In Spanish, we find the opposite situation, cases where gestural manner perseverates across a whole motion event description, something like a manner `fog'. Although Spanish speakers often omit manner from their speech, as illustrated in the next example, manner can be abundant in their gestures and combine with other linguistic categories such as path or ground.

(4.1)     e entonces busca la ma[nera (silent pause)][11]
            and so he looks for the way

            Gesture depicts the shape of the pipe: the ground

( .2)     [ de entra][r / / se met][e por el]
            to enter REFL goes-into through the

            Both hands rock and rise simultaneously: manner and path (left hand only through "mete")

( .3)    [desague / / ] [ / / si?]

            Right hand continues to rise with rocking motion: path + manner.

( .4)    [desague entra /][12]
           drainpipe, enters

            Both hands briefly in palm-down position (clambering paws) and then rise with chop-like motion:
            path + manner.

Gestural manner (a climbing motion) appeared throughout this description. A line-by-line transcription does not reflect the continuity.[13] Each GP in this bit of discourse could embody manner, but this manner, unlike the English manner example in (2), was not categorized as manner by any linguistic unit. Rather, manner imagery was categorized in non-manner ways -- path: "mete" `goes-into' in (4.2), ground: "desague" `drainpipe' in (4.3), and path again: "entra" `enters' in (4.4). GPs thus brought manner in gesture into the Spanish categorial system through routes other than manner as a category itself.

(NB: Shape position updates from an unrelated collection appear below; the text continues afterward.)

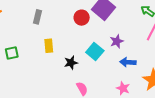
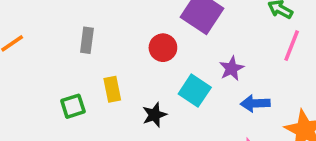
red circle: (82, 18) -> (163, 48), moved
green square: (12, 53) -> (73, 106), moved

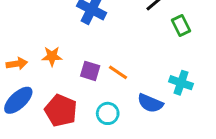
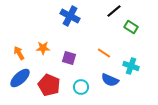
green rectangle: (181, 26) -> (131, 27), turned -32
orange arrow: (17, 64) -> (19, 53), turned -112
orange line: (118, 72) -> (104, 53), moved

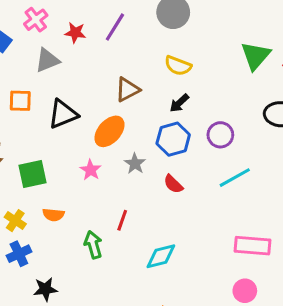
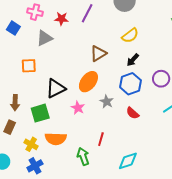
pink cross: (36, 20) -> (35, 12), turned -35
yellow semicircle: (178, 66) -> (130, 35), turned -54
black triangle: (63, 114) -> (56, 88), moved
orange semicircle: (53, 215) -> (56, 139), size x1.5

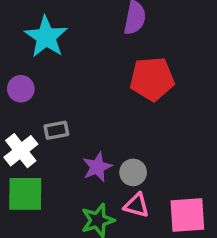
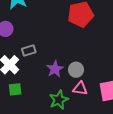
green square: (25, 194) -> (15, 89), size x0.6

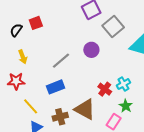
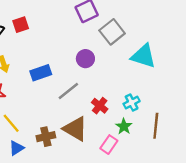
gray line: (61, 61) -> (68, 91), moved
cyan cross: (123, 84) -> (132, 103), moved
blue rectangle: (55, 87) -> (41, 73), moved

Thinking in relation to manner thus can move in opposite directions in English and Spanish. In English, gestural manner focuses at a specific point (the verb) if it is part of a core idea; otherwise it is omitted and the gesture stroke can skip the verb, thus downplaying the manner component. Alternatively, speech finds its way to a non-manner-encoding expression, such as comes out of. In Spanish, gestural manner, far from appearing only when it is categorized as manner, can appear in the absence of spoken manner and be categorized instead as a kind of path (4.2 and 4.4) or a kind of ground (4.3).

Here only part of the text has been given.